Jason McGraw
Jason McGraw

Reputation: 331

To dynamically add UIViews, or create a UITableView? ios

I'm new to iOS development. I'm currently working on an app that has dynamic content that is brought back from a web server, mapped into data models, and displayed to the user.

So far, I have created views to consume the models, and then add the views as sub views into a scroll view, calculating y coordinates for each so that they are added one under another.

This sequential adding of elements is "list like", and could be table cells in a table view. Thus far I've avoided this approach, because some of my views have varying heights, and I've read that performance on table views declines significantly when cells have dynamic row heights.

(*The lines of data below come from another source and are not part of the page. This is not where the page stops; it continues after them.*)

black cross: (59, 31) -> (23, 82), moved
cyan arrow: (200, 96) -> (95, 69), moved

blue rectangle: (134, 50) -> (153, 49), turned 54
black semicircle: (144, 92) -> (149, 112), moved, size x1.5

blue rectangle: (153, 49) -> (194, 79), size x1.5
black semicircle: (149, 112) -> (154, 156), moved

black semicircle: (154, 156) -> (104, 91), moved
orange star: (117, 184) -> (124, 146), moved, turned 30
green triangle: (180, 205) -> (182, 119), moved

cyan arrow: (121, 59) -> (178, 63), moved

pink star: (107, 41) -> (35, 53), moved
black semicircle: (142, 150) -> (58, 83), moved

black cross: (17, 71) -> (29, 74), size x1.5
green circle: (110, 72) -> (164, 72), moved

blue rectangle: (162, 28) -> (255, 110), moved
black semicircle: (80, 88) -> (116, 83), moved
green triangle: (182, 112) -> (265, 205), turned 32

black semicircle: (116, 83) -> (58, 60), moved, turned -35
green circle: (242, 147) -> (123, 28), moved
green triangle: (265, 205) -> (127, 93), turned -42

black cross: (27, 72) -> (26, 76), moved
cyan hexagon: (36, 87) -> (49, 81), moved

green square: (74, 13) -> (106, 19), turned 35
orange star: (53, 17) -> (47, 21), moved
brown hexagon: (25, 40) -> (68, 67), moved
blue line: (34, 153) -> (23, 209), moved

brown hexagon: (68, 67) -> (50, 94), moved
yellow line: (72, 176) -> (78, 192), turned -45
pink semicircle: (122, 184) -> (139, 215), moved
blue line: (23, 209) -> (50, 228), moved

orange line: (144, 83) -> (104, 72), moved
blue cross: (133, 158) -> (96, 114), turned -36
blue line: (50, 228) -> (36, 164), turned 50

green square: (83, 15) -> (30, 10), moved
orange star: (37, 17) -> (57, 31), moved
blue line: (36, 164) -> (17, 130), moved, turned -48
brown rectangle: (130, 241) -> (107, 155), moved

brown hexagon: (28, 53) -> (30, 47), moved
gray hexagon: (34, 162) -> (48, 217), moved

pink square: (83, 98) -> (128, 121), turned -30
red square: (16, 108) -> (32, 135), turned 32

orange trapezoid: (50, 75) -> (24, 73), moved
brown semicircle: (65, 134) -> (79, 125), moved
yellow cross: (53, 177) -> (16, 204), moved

Do I risk performance adding sequential subviews into a scroll view? Is a tableview a better solution for what I'm describing?

Upvotes: 2

Views: 319

Answers (2)

David Ogren
David Ogren

Reputation: 4800

The reason that table views performance can degrade with dynamic cell heights is merely because the system must call -tableView:heightForRowAtIndexPath: for every single cell in order to figure out the scroll bars properly. (Although this changes in iOS7 with the addition of the -tableView:estimatedHeightForRowAtIndexPath: method. Those methods would allow you to provide quick and dirty estimate heights for non visible cells.)

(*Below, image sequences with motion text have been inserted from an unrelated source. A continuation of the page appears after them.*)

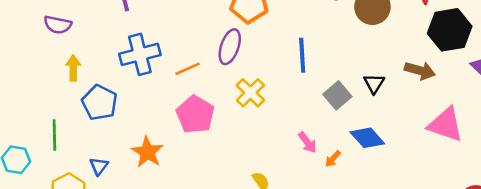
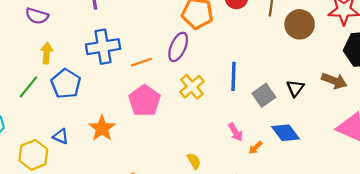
blue line: (302, 55) -> (233, 76), moved
green line: (54, 135) -> (28, 87), moved, turned 35
blue triangle: (99, 166) -> (61, 136), turned -49

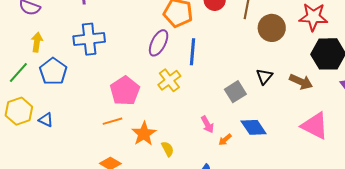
orange line: (141, 62) -> (113, 121), moved
blue line: (233, 76) -> (193, 52), moved
black triangle: (295, 88) -> (264, 76), moved
orange star: (102, 128) -> (144, 134), moved
yellow hexagon: (33, 155) -> (19, 111), moved

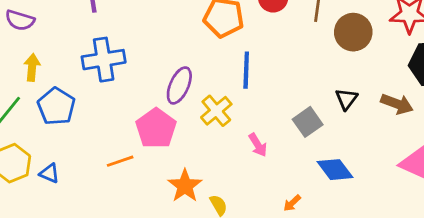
purple ellipse: (159, 43) -> (179, 85), moved
orange line: (113, 121) -> (120, 161), moved
pink arrow: (207, 124) -> (258, 145), moved
orange arrow: (225, 140) -> (292, 203), moved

In any case, it means scroll views will have the same performance problem: you will have to calculate the height of every single subview as you add it to the scroll view. (As you already mentioned.) In fact, table view's ability to load cells on demand would give you a lot of advantages performance wise over a stock scroll view.)

In general, you should pick the approach that makes the most sense for you. Scroll views are essentially a blank canvas where you "roll your own". Table views give you a lot of functionality "out of the box". If they are lists, I'd lean towards table views.

Upvotes: 2

Mika
Mika

Reputation: 5845

You should definitely use a table view. You can use the heightForRowAtIndexPath to manage the row height.